Fort Grunha 6 (18+)

 Scène 6 : La ruine 


  •                                      “RESONNEZ trompettes et tambours, HISSEZ les gonfalons ! 
  •                                                                Faisons honneur à LA ROIDE DAME !”                                                                                                                                             - Misterfox


   L’aube se lève peniblement derrière une pluie maintenant légère qui delayent le sang dans les flaques. Survolé de corneilles braillantes,  le sergent, le bras encore en echarpe, les pommettes recousues, les yeux noircis et enflés se tient sur les remparts. Le p’tit spitalier a fait ce qu’il a pu, mais personne ne vaut Mama Leski pour les soins. Domage qu’elle ait été enlevée dans l’attaque d’hier soir.   Putain, j’en chie!

   A cote de lui, le colonel et son fidele John toisent la foule au pied des remparts. Des juges comme des corbeaux trempés, des orgiastiques à la mine défaite, des villageois en guenuille qui se blotissent en petites troupes de chiens battus.

   “Nous sommes debout ! La loi nous tient et nous tenons la loi ! Grünha est a nous !”
    
L’exaltation du colonel semble peu commmunicatives et les groupes qui grelottent en contre bas n’echangent que quelques murmures d’approbation.

“Les crimes des Liliths ne resteront pas impunis. La salle du jugement est trop endomagé pour nous acceuillir tous et la pierre de jugement ne concerne que les humains. Ces sauvages n’en sont plus depuis longtemps… Pourtant ce matin justice sera rendue”     La foule blessée murmure.

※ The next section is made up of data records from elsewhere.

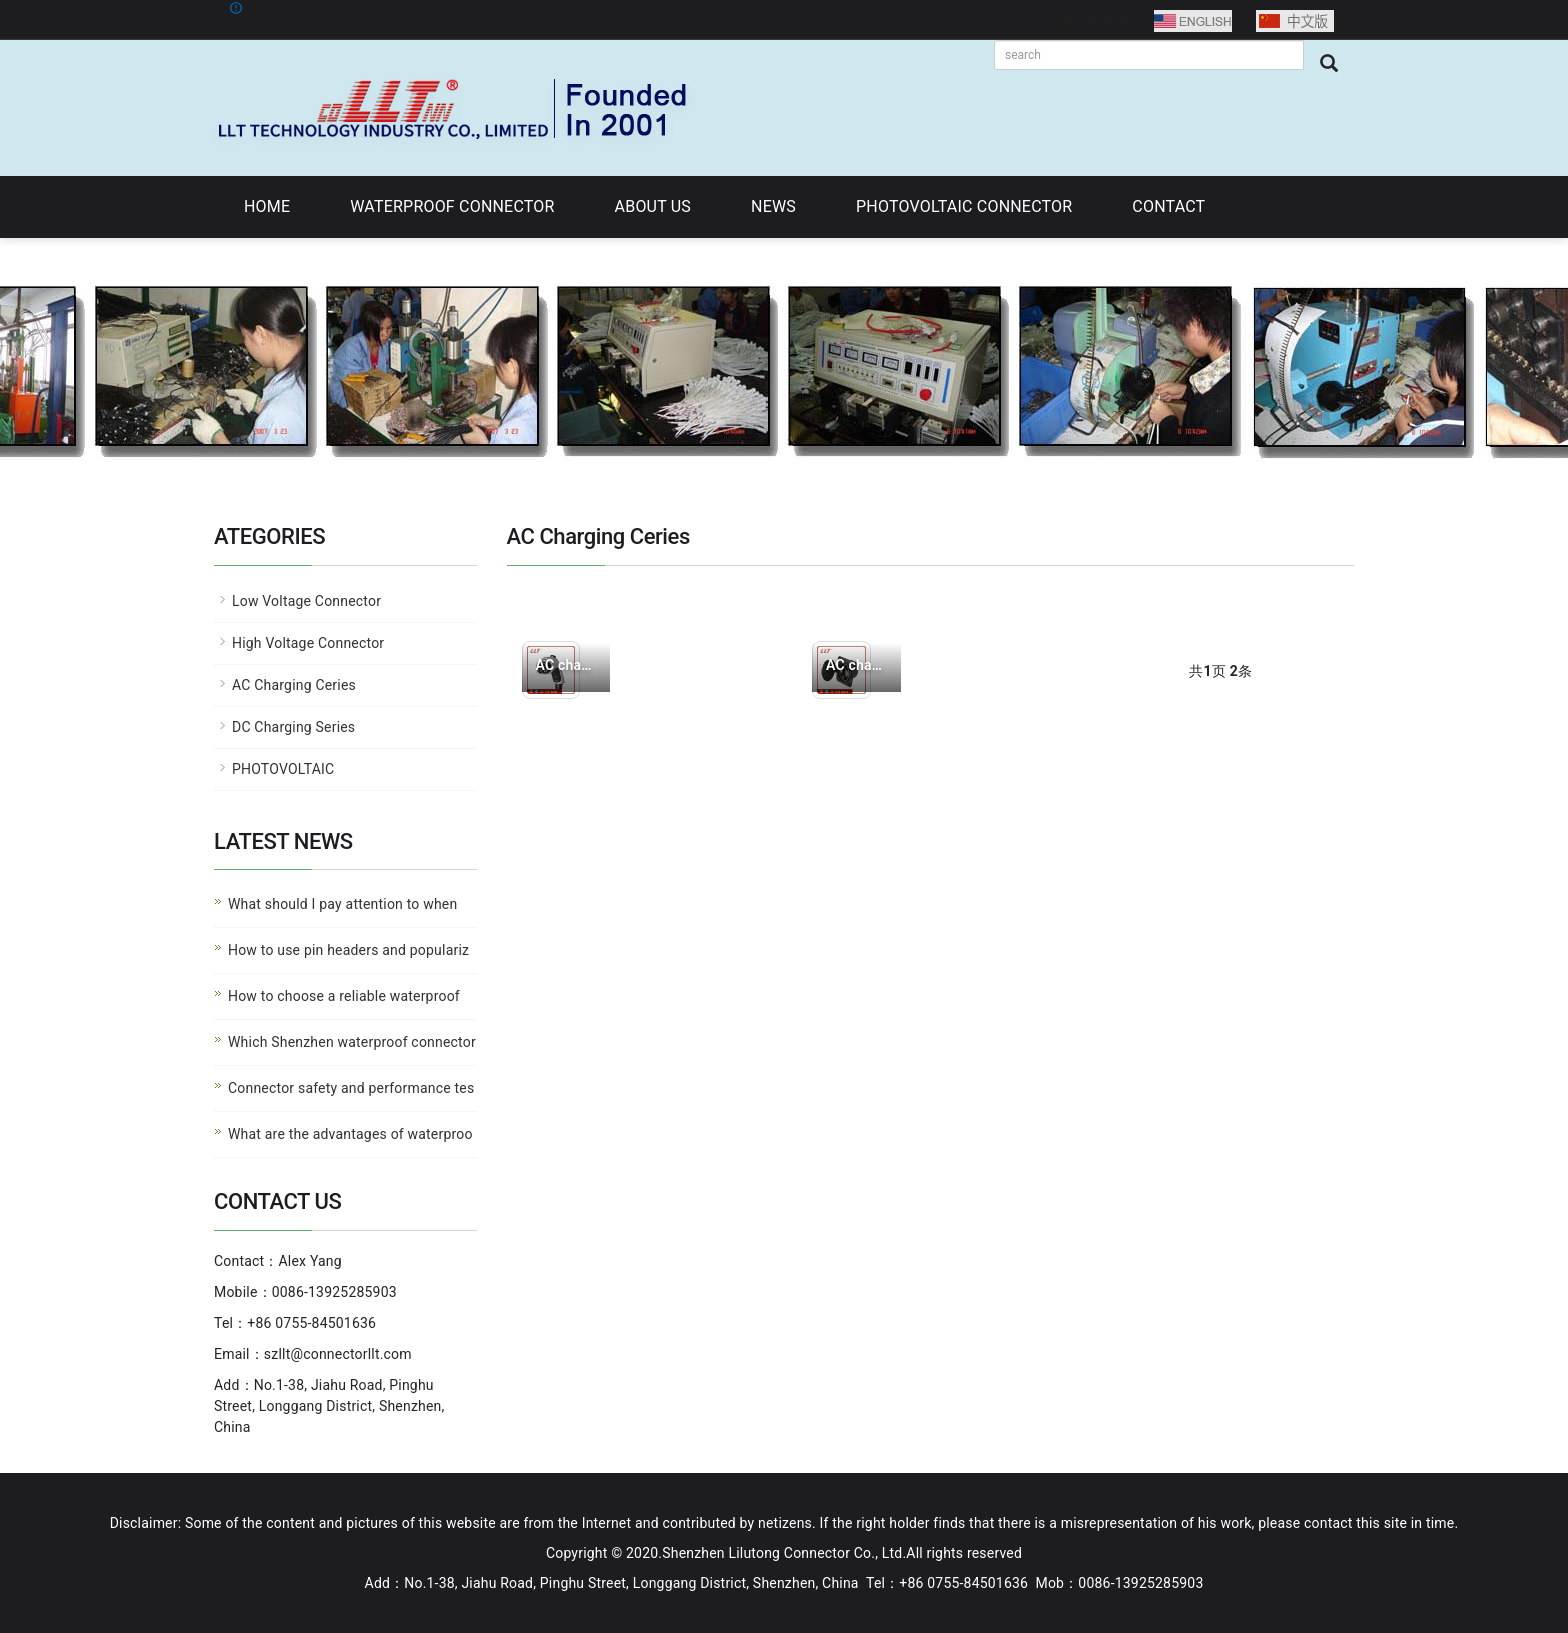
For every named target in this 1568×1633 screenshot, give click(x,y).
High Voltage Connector (308, 643)
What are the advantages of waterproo (350, 1134)
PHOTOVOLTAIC (283, 769)
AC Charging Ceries (294, 685)
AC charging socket (856, 665)
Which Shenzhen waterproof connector (352, 1042)
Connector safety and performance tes (351, 1088)
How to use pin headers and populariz (348, 950)
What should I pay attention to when (342, 904)
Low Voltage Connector (306, 601)
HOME (267, 206)
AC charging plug (566, 665)
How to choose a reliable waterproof (344, 996)
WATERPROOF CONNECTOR (452, 206)
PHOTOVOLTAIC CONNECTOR (964, 206)
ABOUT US (653, 206)
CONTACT (1168, 206)
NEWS (773, 206)
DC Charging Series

   “Ce matin le marteau de la justice va frapper et il va frapper fort ! Pour le Pere Luka, pour le lieutenant, pour Zaleski, pour Harfang, pour tout ceux qui ont donné leur vie et pour nous aussi qui sommes pret au sacrifice ! Sergent faites monter les prisonniers”

   D’un geste de sa main valide le sergent fait signe a un detachement au bas de l’escalier. Une colonne d’une bonne dizaine de prisonnniers enroulés dans des couvertures sales et cagoulés, boitant et gemissant est encadrée par des protecteurs plus trop frais non plus. Lentement, dans un silence solemnel,  ils gravissent les marches et se disposent en ligne sur le long des remparts mouillés.

   “Ce n’est que le debut du chatiment, des renforts ont été reclamé a Justicienne. Ils nous épauleront pour erradiquer ces nuisibles. En attendant, pour ceux-la le marteau va deja tomber et ils serviront d’exemple.”  

   Ca s’agite en bas, et on perçois des ‘ouais’ et des ‘c’est ça…’ un peu desabusés.  

                                                                “Sergent, procédez.”

   Un protecteur arrache la couverture du premier prisonnier. C’est une femme au corps elancée, a la peau salie de sang, de merde et d’echymoses. On appercoit pourtant encore ses tatouages, de sombres motifs cabalistiques, des pentacles, des tetes de bélier ou des lettres d’un alphabet inconnu. Ses mains sont attachées dans le dos. Un juge, a peine perturbé par la puanteur,  se baisse et lui attache les pieds a une courte corde reliée a un de ces lourds anneaux éparpillé le long du chemin de ronde.

   La foule attend sans broncher au contraire des corneilles qui reclament leur dû.  La liliths denudée tremble de peur, de douleur ou de froid… ou bien des trois.
Le sergent s’approche et lui retire sa cagoule. Dessous, le visage tumefié ne ressemble plus a grand choses une bouche ensanglantée, une oreille déchirée, le nez brisé, la chevelure brulée. Tremblante de façon incontrollée elle regarde la foule en contre bas. Elle respire fort, peut-etre essait-elle aussi de cracher sur eux ou seulement de tousser un peu de sang ?

   Le sergent sort sa lame et, un rictus aux levres, lui ouvre le ventre. Alors qu’elle se plie en deux, d’un coup de pied aux cul il la precipite dans le vide.
Un cri, la corde se tend rapidement. Pendue la tête en bas, la chute a fait sortir ses viscères fumantes qui recouvrent son visage. Des acclamations parcours enfin la petite foule alors que le corps convulse. 

   Au suivant ! 
Un signal fort qu’il dit le colonel, ça fait sourire le sergent. Bientot les murs seront couvert d’une agreable guirlande pourpre.